- **Task directions**: Give the records below again in full, exactly as written, but without any images.
[[ Information shown open ]]
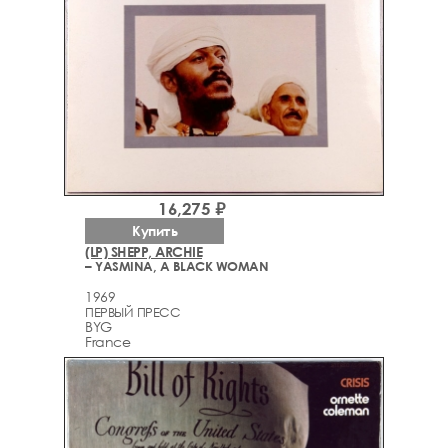
16,275 ₽
Купить
(LP) SHEPP, ARCHIE
– YASMINA, A BLACK WOMAN
1969
ПЕРВЫЙ ПРЕСС
BYG
France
[[ Information shown closed ]]
- **Response to this exercise**:
16,275 ₽
Купить
(LP) SHEPP, ARCHIE
– YASMINA, A BLACK WOMAN
1969
ПЕРВЫЙ ПРЕСС
BYG
France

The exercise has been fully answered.